HCWs providing biocontainment care must wear full PPE, which often conceals their faces making it difficult for patients to recognize personnel (Clavelle et al., 2013). This was particularly highlighted during the COVID-19 pandemic when for many HCWs, the experience of engaging and communicating with patients with a highly contagious illness was entirely new (McCarthy et al., 2021). While facemasks are an effective preventive measure to mitigate pathogen transmission, especially the airborne transmission of SARS-CoV-2, they also present a “psycho-social” barrier to provider–patient interaction and communication (Padhy et al., 2020). Not being able to see the staff’s faces intensified feelings of “aloneness and abandonment,” increased stress levels, and aggravated social isolation and stigma by making patients feel “very dangerous for society” (Campbell, 1999; Gaskill et al., 1997; Knowles, 1993; Linda Barratt et al., 2011).
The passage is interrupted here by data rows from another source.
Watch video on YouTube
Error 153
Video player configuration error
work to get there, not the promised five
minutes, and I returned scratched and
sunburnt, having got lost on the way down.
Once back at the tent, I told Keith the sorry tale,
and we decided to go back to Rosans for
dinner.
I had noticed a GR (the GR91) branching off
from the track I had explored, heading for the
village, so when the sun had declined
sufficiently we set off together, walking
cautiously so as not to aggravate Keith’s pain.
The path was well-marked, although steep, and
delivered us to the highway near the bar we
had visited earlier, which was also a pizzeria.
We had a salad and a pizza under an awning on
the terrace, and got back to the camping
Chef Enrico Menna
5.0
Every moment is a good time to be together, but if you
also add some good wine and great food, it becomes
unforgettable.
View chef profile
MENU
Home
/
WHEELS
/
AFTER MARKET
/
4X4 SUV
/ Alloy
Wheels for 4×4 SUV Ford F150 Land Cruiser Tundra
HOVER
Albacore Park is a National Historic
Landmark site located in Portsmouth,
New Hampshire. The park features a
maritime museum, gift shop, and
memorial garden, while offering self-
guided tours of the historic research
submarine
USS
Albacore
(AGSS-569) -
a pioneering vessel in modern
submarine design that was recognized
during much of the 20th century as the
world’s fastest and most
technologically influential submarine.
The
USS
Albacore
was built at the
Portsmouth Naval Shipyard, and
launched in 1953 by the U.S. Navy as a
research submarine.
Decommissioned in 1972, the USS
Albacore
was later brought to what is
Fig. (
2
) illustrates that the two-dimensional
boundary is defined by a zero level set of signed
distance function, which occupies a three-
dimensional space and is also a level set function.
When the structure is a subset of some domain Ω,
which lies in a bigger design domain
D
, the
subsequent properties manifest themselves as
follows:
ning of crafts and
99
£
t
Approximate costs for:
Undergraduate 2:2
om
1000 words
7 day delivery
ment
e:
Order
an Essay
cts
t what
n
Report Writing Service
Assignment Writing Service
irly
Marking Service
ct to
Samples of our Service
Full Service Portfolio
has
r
Patients reported that they learned how to communicate by looking at expressions in the staff’s eyes alone (Collins et al., 1989). It was found that “not being touched” or not “being able to touch” was one of the biggest constraints for social interaction (Collins et al., 1989).
Patients’ perception of care-delivery in isolation
Previous studies found that while patients appreciate the care provided to them, they believe that nursing personnel lacks a complete understanding of their experience in isolation, focusing solely on medical aspects of care (Gaskill et al., 1997). Caring for isolated patients who are particularly vulnerable requires a “holistic” approach, considering their mind and spirit, as well as the body, and addressing detrimental psychosocial outcomes that occur as a result of isolation (Gammon, 1998; Vottero & Rittenmeyer, 2012).
Psychological needs are less important during the early days of isolation when treatment itself is so critical, and complications can prevail over the feeling of loneliness (Collins et al., 1989; Gaskill et al., 1997). The isolation setting results in increased dependency on nursing staff. Patients sometimes felt like infants, displaying different reactions to the situation, from regression to assertively trying to maintain self-autonomy (Collins et al., 1989). Those who took an active role in their own care reported feeling useful and therefore found it easier to reclaim their self-esteem (Gammon, 1998).
The identified themes provided insight into patients’ experiences in isolation and helped form a structure for organizing categories of patients’ responses. Some of the experiential aspects, but not all, can be addressed through the built environment.
Method
To assess the experiences of patients admitted to a BCU in the United States, we adopted an exploratory method relying on previous literature and qualitative information obtained from in-depth semi-structured interviews. The analyzed unit consists of two patient rooms that resemble intensive care unit (ICU) rooms, connected by a large anteroom in the middle. Each room has an exterior window and a window to the anteroom that (in addition to the built-in communication system) allows for patient observation, staff communication, and communication with family. The rooms have negative air pressure, include a private bathroom, and are equipped with standard ICU furniture (see Figure 1 and Figure 2).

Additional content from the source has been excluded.